Their calls took on more urgency after Darden warned earlier this month that closely watched same-restaurant sales at Red Lobster and Olive Garden, its marquee chains, had fallen sharply in the latest quarter due in part to severe winter weather.
"Darden strongly believes that Starboard's special meeting is an unsatisfactory alternative to direct, ongoing engagement between the Company and its shareholders," Darden said in a regulatory filing on Wednesday.
"Darden strongly urges shareholders to communicate their views directly to the company and consider carefully the risks, costs and alternatives to a special meeting," the company said.
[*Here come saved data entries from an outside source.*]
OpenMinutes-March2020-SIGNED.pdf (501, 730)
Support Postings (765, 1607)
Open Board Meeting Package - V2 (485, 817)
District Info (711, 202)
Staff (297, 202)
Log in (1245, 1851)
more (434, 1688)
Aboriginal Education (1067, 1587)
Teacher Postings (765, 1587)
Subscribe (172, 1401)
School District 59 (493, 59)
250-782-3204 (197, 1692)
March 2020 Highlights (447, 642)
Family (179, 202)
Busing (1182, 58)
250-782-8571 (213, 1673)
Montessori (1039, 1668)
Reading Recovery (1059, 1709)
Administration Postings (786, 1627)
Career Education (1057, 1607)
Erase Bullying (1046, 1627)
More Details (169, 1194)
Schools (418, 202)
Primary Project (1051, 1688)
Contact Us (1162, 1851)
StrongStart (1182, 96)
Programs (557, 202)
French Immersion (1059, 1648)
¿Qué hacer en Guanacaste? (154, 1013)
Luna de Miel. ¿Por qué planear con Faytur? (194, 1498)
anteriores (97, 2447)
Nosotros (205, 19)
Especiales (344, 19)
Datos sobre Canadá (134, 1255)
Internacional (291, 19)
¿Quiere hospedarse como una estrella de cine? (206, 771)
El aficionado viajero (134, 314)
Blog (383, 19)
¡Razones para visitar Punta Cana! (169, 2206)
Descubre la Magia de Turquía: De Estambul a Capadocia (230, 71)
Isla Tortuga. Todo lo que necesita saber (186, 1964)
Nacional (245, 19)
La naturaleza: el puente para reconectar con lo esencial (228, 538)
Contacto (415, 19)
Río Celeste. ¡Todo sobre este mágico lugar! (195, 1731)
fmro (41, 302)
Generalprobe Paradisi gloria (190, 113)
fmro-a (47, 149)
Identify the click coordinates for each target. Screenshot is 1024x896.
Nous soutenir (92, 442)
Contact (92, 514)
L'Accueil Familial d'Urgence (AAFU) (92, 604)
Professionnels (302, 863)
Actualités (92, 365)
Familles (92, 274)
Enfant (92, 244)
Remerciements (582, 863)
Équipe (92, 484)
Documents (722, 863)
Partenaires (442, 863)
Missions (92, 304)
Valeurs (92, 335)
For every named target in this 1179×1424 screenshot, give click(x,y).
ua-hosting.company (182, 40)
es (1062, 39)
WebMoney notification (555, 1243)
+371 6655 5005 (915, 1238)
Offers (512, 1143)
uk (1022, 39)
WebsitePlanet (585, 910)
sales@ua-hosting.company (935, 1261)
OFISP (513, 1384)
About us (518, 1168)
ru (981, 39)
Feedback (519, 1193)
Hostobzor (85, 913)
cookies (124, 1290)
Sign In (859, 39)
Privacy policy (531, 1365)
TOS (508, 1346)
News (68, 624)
Darden said on March 5 that it had canceled its analyst and investor meeting scheduled for March 28. The company said it would instead meet individually with analysts and investors.
Starboard told investors that a special meeting would give them a public forum to weigh in on the Red Lobster proposal and said the deal could close before Darden's annual meeting, which is usually in September.
"We believe it is critical for shareholders in this case to have the right to review and approve any transaction involving Red Lobster that takes place prior to the 2014 annual meeting, at which time shareholders will have an opportunity to elect directors whom they believe represent their best interests," Starboard said in a filing.
Neither the calling of the special meeting nor the approval of a nonbinding resolution by shareholders at a special meeting would prohibit Darden's directors from going ahead with a Red Lobster deal, Starboard said.